***** Data to use *****

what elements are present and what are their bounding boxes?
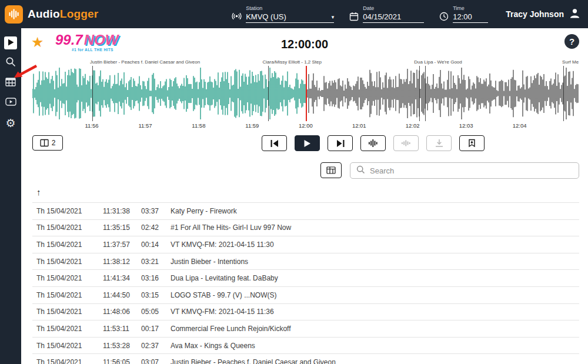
app-title-audio: Audio xyxy=(28,8,60,20)
row-date: Th 15/04/2021 xyxy=(36,325,103,333)
sidebar-item-log-grid[interactable] xyxy=(4,76,17,89)
current-time-display: 12:00:00 xyxy=(21,38,588,51)
row-date: Th 15/04/2021 xyxy=(36,342,103,350)
time-tick: 11:58 xyxy=(192,122,205,129)
row-date: Th 15/04/2021 xyxy=(36,258,103,266)
table-row[interactable]: Th 15/04/2021 11:53:28 02:37 Ava Max - K… xyxy=(32,338,579,355)
track-label: Ciara/Missy Elliott - 1,2 Step xyxy=(263,59,322,65)
log-table: ↑ Th 15/04/2021 11:31:38 03:37 Katy Perr… xyxy=(32,187,579,364)
table-row[interactable]: Th 15/04/2021 11:56:05 03:07 Justin Bieb… xyxy=(32,354,579,364)
calendar-icon[interactable] xyxy=(349,12,359,23)
track-label: Surf Me xyxy=(562,59,579,65)
play-icon xyxy=(8,38,14,48)
row-start-time: 11:37:57 xyxy=(103,241,141,249)
row-duration: 02:42 xyxy=(141,223,171,232)
time-axis: 11:5611:5711:5811:5912:0012:0112:0212:03… xyxy=(32,121,579,129)
clock-icon[interactable] xyxy=(439,12,449,23)
table-row[interactable]: Th 15/04/2021 11:38:12 03:21 Justin Bieb… xyxy=(32,253,579,271)
time-label: Time xyxy=(453,5,488,11)
date-label: Date xyxy=(363,5,424,11)
date-field: Date 04/15/2021 xyxy=(349,5,424,23)
time-field: Time 12:00 xyxy=(439,5,488,23)
row-date: Th 15/04/2021 xyxy=(36,308,103,316)
row-start-time: 11:44:50 xyxy=(103,291,141,299)
app-title-logger: Logger xyxy=(60,8,99,20)
user-menu[interactable]: Tracy Johnson xyxy=(506,7,581,21)
time-tick: 11:57 xyxy=(138,122,152,129)
station-value: KMVQ (US) xyxy=(246,12,286,21)
header-row: ★ 99.7NOW #1 for ALL THE HITS 12:00:00 ? xyxy=(21,32,588,59)
sidebar-item-player[interactable] xyxy=(4,36,17,49)
sidebar-item-search[interactable] xyxy=(4,56,17,69)
row-duration: 03:21 xyxy=(141,258,171,266)
sidebar-item-video[interactable] xyxy=(4,96,17,109)
search-row xyxy=(21,162,588,179)
help-button[interactable]: ? xyxy=(564,34,579,49)
log-table-body: Th 15/04/2021 11:31:38 03:37 Katy Perry … xyxy=(32,202,579,364)
table-row[interactable]: Th 15/04/2021 11:35:15 02:42 #1 For All … xyxy=(32,220,579,237)
row-start-time: 11:53:11 xyxy=(103,325,141,333)
search-icon xyxy=(356,165,365,176)
row-duration: 03:37 xyxy=(141,207,171,215)
table-row[interactable]: Th 15/04/2021 11:31:38 03:37 Katy Perry … xyxy=(32,203,579,220)
chevron-down-icon: ▾ xyxy=(332,14,335,20)
time-tick: 12:01 xyxy=(352,122,366,129)
play-cluster xyxy=(262,135,485,151)
download-button[interactable] xyxy=(426,135,452,151)
track-labels: Justin Bieber - Peaches f. Daniel Caesar… xyxy=(32,59,579,66)
export-table-button[interactable] xyxy=(320,162,342,178)
row-title: Dua Lipa - Levitating feat. DaBaby xyxy=(171,274,579,282)
row-date: Th 15/04/2021 xyxy=(36,223,103,232)
table-row[interactable]: Th 15/04/2021 11:44:50 03:15 LOGO STAB -… xyxy=(32,287,579,304)
waveform-panel: Justin Bieber - Peaches f. Daniel Caesar… xyxy=(32,59,579,129)
transport-controls: 2 xyxy=(21,135,588,152)
table-row[interactable]: Th 15/04/2021 11:37:57 00:14 VT KMVQ-FM:… xyxy=(32,236,579,253)
page-view-button[interactable]: 2 xyxy=(32,135,63,151)
waveform[interactable] xyxy=(32,66,579,121)
row-start-time: 11:56:05 xyxy=(103,358,141,364)
row-title: VT KMVQ-FM: 2021-04-15 11:30 xyxy=(171,241,579,249)
skip-forward-button[interactable] xyxy=(328,135,353,151)
row-duration: 02:37 xyxy=(141,342,171,350)
time-tick: 11:59 xyxy=(245,122,259,129)
row-date: Th 15/04/2021 xyxy=(36,358,103,364)
station-select[interactable]: KMVQ (US) ▾ xyxy=(246,12,334,23)
time-tick: 12:00 xyxy=(299,122,313,129)
row-title: Justin Bieber - Peaches f. Daniel Caesar… xyxy=(171,358,579,364)
row-duration: 03:07 xyxy=(141,358,171,364)
skip-back-button[interactable] xyxy=(262,135,287,151)
row-duration: 05:05 xyxy=(141,308,171,316)
waveform-alt-button[interactable] xyxy=(393,135,419,151)
row-duration: 03:15 xyxy=(141,291,171,299)
waveform-zoom-button[interactable] xyxy=(360,135,386,151)
date-input[interactable]: 04/15/2021 xyxy=(363,12,424,23)
row-date: Th 15/04/2021 xyxy=(36,274,103,282)
sort-direction-icon[interactable]: ↑ xyxy=(36,187,41,202)
time-value: 12:00 xyxy=(453,12,472,21)
clip-bookmark-button[interactable] xyxy=(459,135,485,151)
table-row[interactable]: Th 15/04/2021 11:53:11 00:17 Commercial … xyxy=(32,320,579,338)
row-title: Justin Bieber - Intentions xyxy=(171,258,579,266)
time-tick: 12:04 xyxy=(513,122,527,129)
row-start-time: 11:53:28 xyxy=(103,342,141,350)
station-field: Station KMVQ (US) ▾ xyxy=(232,5,334,23)
row-start-time: 11:48:06 xyxy=(103,308,141,316)
time-input[interactable]: 12:00 xyxy=(453,12,488,23)
row-start-time: 11:41:34 xyxy=(103,274,141,282)
main-content: ★ 99.7NOW #1 for ALL THE HITS 12:00:00 ?… xyxy=(21,28,588,364)
sidebar: ⚙ xyxy=(0,28,21,364)
broadcast-icon xyxy=(232,11,242,23)
row-title: VT KMVQ-FM: 2021-04-15 11:36 xyxy=(171,308,579,316)
search-input[interactable] xyxy=(370,166,573,175)
search-box xyxy=(350,162,579,179)
play-button[interactable] xyxy=(295,135,320,151)
log-grid-icon xyxy=(5,78,16,89)
row-duration: 00:17 xyxy=(141,325,171,333)
time-tick: 12:03 xyxy=(459,122,473,129)
table-row[interactable]: Th 15/04/2021 11:41:34 03:16 Dua Lipa - … xyxy=(32,270,579,287)
row-date: Th 15/04/2021 xyxy=(36,241,103,249)
table-row[interactable]: Th 15/04/2021 11:48:06 05:05 VT KMVQ-FM:… xyxy=(32,304,579,321)
row-title: #1 For All The Hits- Girl-I Luv 997 Now xyxy=(171,223,579,232)
sidebar-item-settings[interactable]: ⚙ xyxy=(4,116,17,129)
track-label: Dua Lipa - We're Good xyxy=(414,59,462,65)
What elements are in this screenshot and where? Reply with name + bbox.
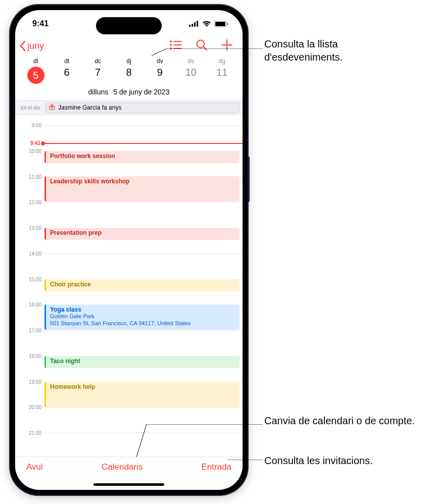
event-title: Choir practice	[50, 281, 91, 288]
weekday-label: dv	[145, 58, 175, 65]
status-icons	[189, 21, 228, 27]
leader-line	[136, 424, 263, 465]
wifi-icon	[202, 21, 211, 27]
event-portfolio[interactable]: Portfolio work session	[44, 151, 240, 163]
day-cell[interactable]: 9	[145, 67, 175, 84]
hour-label: 17:00	[17, 328, 41, 333]
hour-label: 13:00	[17, 225, 41, 231]
day-cell[interactable]: 6	[51, 67, 82, 84]
all-day-row: tot el dia Jasmine Garcia fa anys	[15, 100, 243, 115]
day-cell[interactable]: 7	[82, 67, 113, 84]
full-date-dow: dilluns	[88, 88, 109, 96]
home-indicator[interactable]	[93, 483, 164, 486]
timeline[interactable]: 9:00 10:00 11:00 12:00 13:00 14:00 15:00…	[15, 115, 243, 448]
event-yoga[interactable]: Yoga class Golden Gate Park 501 Stanyan …	[44, 305, 240, 330]
status-time: 9:41	[32, 19, 49, 28]
battery-icon	[214, 21, 228, 27]
event-homework[interactable]: Homework help	[44, 382, 240, 407]
svg-rect-2	[194, 22, 196, 27]
phone-frame: 9:41 juny	[10, 5, 248, 495]
back-button[interactable]: juny	[19, 41, 44, 52]
hour-label: 18:00	[17, 353, 41, 359]
svg-point-13	[197, 40, 205, 48]
weekday-label: dj	[113, 58, 144, 65]
hour-label: 19:00	[17, 379, 41, 384]
time-gutter: 9:00 10:00 11:00 12:00 13:00 14:00 15:00…	[15, 115, 43, 448]
callout-list: Consulta la llista d'esdeveniments.	[264, 37, 416, 64]
event-title: Homework help	[50, 383, 95, 390]
now-label: 9:41	[15, 140, 40, 146]
event-title: Taco night	[50, 358, 80, 365]
svg-rect-5	[215, 22, 225, 26]
back-label: juny	[27, 41, 44, 52]
all-day-event[interactable]: Jasmine Garcia fa anys	[45, 103, 240, 113]
chevron-left-icon	[19, 41, 26, 51]
cellular-icon	[189, 21, 199, 27]
hour-label: 10:00	[17, 148, 41, 154]
day-cell[interactable]: 11	[207, 67, 238, 84]
now-indicator	[43, 143, 243, 144]
leader-line	[227, 460, 263, 465]
day-number-row: 5 6 7 8 9 10 11	[15, 65, 243, 88]
event-title: Portfolio work session	[50, 153, 115, 160]
hour-label: 21:00	[17, 430, 41, 436]
svg-rect-10	[173, 44, 182, 45]
weekday-label: ds	[175, 58, 206, 65]
gift-icon	[49, 104, 55, 112]
svg-rect-6	[227, 23, 228, 25]
svg-rect-8	[173, 41, 182, 42]
event-title: Yoga class	[50, 306, 81, 313]
weekday-label: dt	[51, 58, 82, 65]
all-day-event-title: Jasmine Garcia fa anys	[58, 104, 121, 111]
day-cell[interactable]: 8	[113, 67, 144, 84]
today-button[interactable]: Avui	[26, 462, 43, 472]
event-taco[interactable]: Taco night	[44, 356, 240, 368]
day-cell[interactable]: 10	[175, 67, 206, 84]
screen: 9:41 juny	[15, 10, 243, 490]
svg-point-9	[170, 44, 172, 46]
full-date-text: 5 de juny de 2023	[113, 88, 169, 96]
weekday-label: dc	[82, 58, 113, 65]
event-presentation[interactable]: Presentation prep	[44, 228, 240, 240]
hour-label: 12:00	[17, 199, 41, 205]
svg-rect-3	[197, 21, 198, 27]
event-leadership[interactable]: Leadership skills workshop	[44, 176, 240, 201]
day-cell-selected[interactable]: 5	[20, 67, 51, 84]
hour-label: 9:00	[17, 123, 41, 128]
event-location: Golden Gate Park	[50, 313, 235, 320]
svg-point-7	[170, 40, 172, 42]
all-day-label: tot el dia	[15, 105, 45, 111]
weekday-header: dl dt dc dj dv ds dg	[15, 58, 243, 65]
event-choir[interactable]: Choir practice	[44, 279, 240, 291]
weekday-label: dg	[207, 58, 238, 65]
dynamic-island	[96, 17, 162, 34]
hour-label: 20:00	[17, 405, 41, 410]
hour-label: 16:00	[17, 302, 41, 308]
event-title: Presentation prep	[50, 229, 102, 236]
weekday-label: dl	[20, 58, 51, 65]
full-date: dilluns 5 de juny de 2023	[15, 88, 243, 100]
event-title: Leadership skills workshop	[50, 178, 129, 185]
leader-line	[152, 48, 263, 59]
callout-invites: Consulta les invitacions.	[264, 454, 421, 467]
event-address: 501 Stanyan St, San Francisco, CA 94117,…	[50, 320, 235, 327]
hour-label: 15:00	[17, 276, 41, 282]
callout-switch: Canvia de calendari o de compte.	[264, 414, 416, 427]
svg-rect-1	[192, 24, 193, 27]
svg-rect-0	[189, 25, 191, 27]
hour-label: 14:00	[17, 250, 41, 256]
hour-label: 11:00	[17, 174, 41, 179]
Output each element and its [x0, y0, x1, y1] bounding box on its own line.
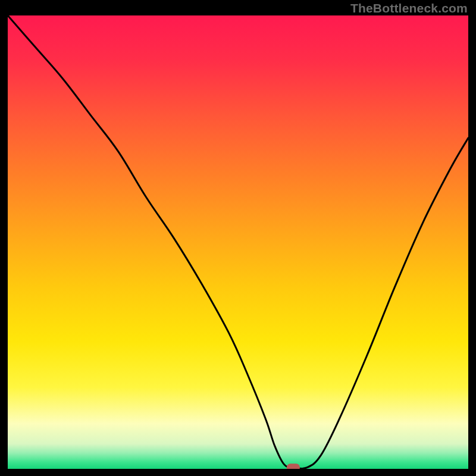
plot-frame: [8, 15, 468, 469]
plot-area: [8, 15, 468, 469]
watermark-text: TheBottleneck.com: [350, 1, 468, 15]
chart-container: TheBottleneck.com: [0, 0, 476, 476]
plot-background: [8, 15, 468, 469]
minimum-marker: [287, 464, 300, 469]
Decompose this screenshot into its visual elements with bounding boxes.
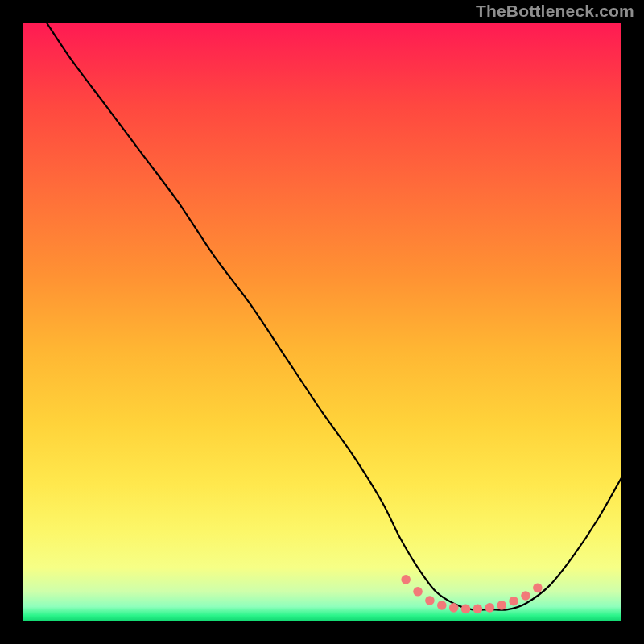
optimal-marker (533, 584, 543, 593)
optimal-zone-markers (401, 575, 542, 613)
optimal-marker (413, 587, 423, 597)
optimal-marker (449, 603, 459, 613)
bottleneck-curve-path (47, 23, 621, 610)
optimal-marker (521, 591, 530, 601)
optimal-marker (401, 575, 411, 584)
optimal-marker (485, 603, 495, 613)
chart-container: TheBottleneck.com (0, 0, 644, 644)
optimal-marker (437, 601, 447, 610)
chart-svg (23, 23, 621, 621)
optimal-marker (425, 596, 435, 605)
optimal-marker (509, 597, 518, 606)
optimal-marker (473, 605, 483, 614)
plot-area (23, 23, 621, 621)
optimal-marker (497, 601, 506, 610)
optimal-marker (461, 605, 471, 614)
watermark-text: TheBottleneck.com (476, 2, 634, 21)
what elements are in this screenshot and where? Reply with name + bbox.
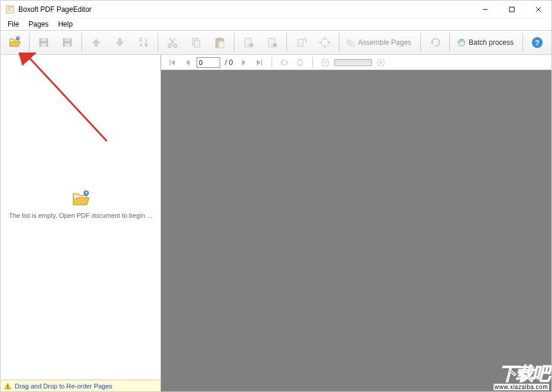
toolbar-separator [81, 33, 82, 52]
move-down-button[interactable] [109, 32, 130, 53]
warning-icon [4, 383, 11, 390]
svg-rect-21 [217, 38, 221, 40]
close-button[interactable] [525, 1, 551, 18]
insert-page-button[interactable] [238, 32, 259, 53]
delete-page-button[interactable] [262, 32, 283, 53]
pages-sidebar: The list is empty. Open PDF document to … [1, 55, 161, 391]
svg-rect-10 [64, 38, 70, 42]
move-up-button[interactable] [86, 32, 107, 53]
svg-rect-42 [298, 60, 302, 65]
undo-button[interactable] [424, 32, 446, 53]
watermark: 下载吧 www.xiazaiba.com [494, 362, 549, 390]
open-button[interactable] [4, 32, 25, 53]
footer-text: Drag and Drop to Re-order Pages [15, 383, 112, 390]
open-folder-icon[interactable] [71, 190, 90, 208]
svg-point-15 [174, 44, 177, 48]
menu-help[interactable]: Help [53, 19, 77, 30]
batch-process-button[interactable]: Batch process [453, 32, 520, 53]
svg-rect-8 [41, 43, 46, 47]
content-area: The list is empty. Open PDF document to … [1, 55, 551, 391]
toolbar-separator [449, 33, 450, 52]
cut-button[interactable] [162, 32, 183, 53]
watermark-url: www.xiazaiba.com [494, 384, 549, 390]
menubar: File Pages Help [1, 18, 551, 30]
svg-line-17 [169, 38, 174, 45]
nav-separator [312, 57, 313, 68]
svg-line-16 [170, 38, 175, 45]
help-button[interactable]: ? [527, 32, 548, 53]
sort-button[interactable]: ZA [133, 32, 154, 53]
menu-pages[interactable]: Pages [24, 19, 53, 30]
svg-rect-7 [41, 38, 46, 42]
svg-point-5 [17, 37, 20, 40]
save-as-button[interactable] [57, 32, 78, 53]
svg-rect-28 [321, 40, 328, 46]
page-number-input[interactable] [197, 57, 220, 68]
menu-file[interactable]: File [3, 19, 24, 30]
svg-rect-41 [282, 60, 287, 65]
fit-width-button[interactable] [278, 56, 291, 69]
window-title: Boxoft PDF PageEditor [18, 5, 472, 14]
svg-text:Z: Z [139, 37, 142, 43]
nav-separator [272, 57, 272, 68]
zoom-out-button[interactable] [319, 56, 332, 69]
svg-point-36 [84, 191, 89, 195]
watermark-text: 下载吧 [499, 362, 549, 386]
empty-list-text: The list is empty. Open PDF document to … [5, 212, 156, 219]
svg-rect-2 [509, 7, 514, 12]
last-page-button[interactable] [253, 56, 266, 69]
svg-rect-19 [194, 40, 200, 47]
toolbar-separator [158, 33, 158, 52]
toolbar: ZA Assemble Pages Batch process ? [1, 30, 551, 55]
page-total: / 0 [225, 58, 233, 67]
svg-text:?: ? [535, 38, 540, 47]
toolbar-separator [420, 33, 421, 52]
svg-rect-11 [64, 43, 70, 47]
sidebar-footer: Drag and Drop to Re-order Pages [1, 380, 161, 391]
zoom-in-button[interactable] [374, 56, 387, 69]
assemble-pages-button[interactable]: Assemble Pages [343, 32, 417, 53]
svg-rect-22 [218, 41, 224, 48]
preview-pane: / 0 [161, 55, 551, 391]
svg-rect-31 [351, 43, 354, 46]
zoom-slider[interactable] [334, 59, 372, 66]
copy-button[interactable] [185, 32, 207, 53]
toolbar-separator [522, 33, 523, 52]
window-controls [472, 1, 551, 18]
preview-toolbar: / 0 [161, 55, 551, 70]
pages-list[interactable]: The list is empty. Open PDF document to … [1, 55, 161, 380]
app-icon [5, 5, 15, 14]
svg-rect-27 [298, 40, 303, 47]
first-page-button[interactable] [166, 56, 179, 69]
svg-text:A: A [139, 43, 143, 48]
rotate-button[interactable] [290, 32, 312, 53]
toolbar-separator [234, 33, 234, 52]
toolbar-separator [29, 33, 30, 52]
fit-button[interactable] [314, 32, 335, 53]
maximize-button[interactable] [498, 1, 525, 18]
batch-label: Batch process [469, 38, 514, 47]
svg-point-38 [7, 387, 8, 388]
next-page-button[interactable] [237, 56, 250, 69]
paste-button[interactable] [209, 32, 230, 53]
minimize-button[interactable] [472, 1, 498, 18]
assemble-label: Assemble Pages [358, 38, 411, 47]
fit-height-button[interactable] [293, 56, 306, 69]
preview-canvas [161, 70, 551, 391]
svg-point-33 [460, 41, 462, 44]
svg-point-14 [168, 44, 172, 48]
save-button[interactable] [33, 32, 54, 53]
titlebar: Boxoft PDF PageEditor [1, 1, 551, 18]
toolbar-separator [286, 33, 287, 52]
prev-page-button[interactable] [181, 56, 194, 69]
toolbar-separator [339, 33, 339, 52]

*****

Search the entries for the word "zoom", then list each line that holds it.

waveform-zoom-button[interactable] xyxy=(360,135,386,151)
zoom-out-button[interactable] [319, 56, 332, 69]
zoom-in-button[interactable] [374, 56, 387, 69]
zoom-slider[interactable] [334, 59, 372, 66]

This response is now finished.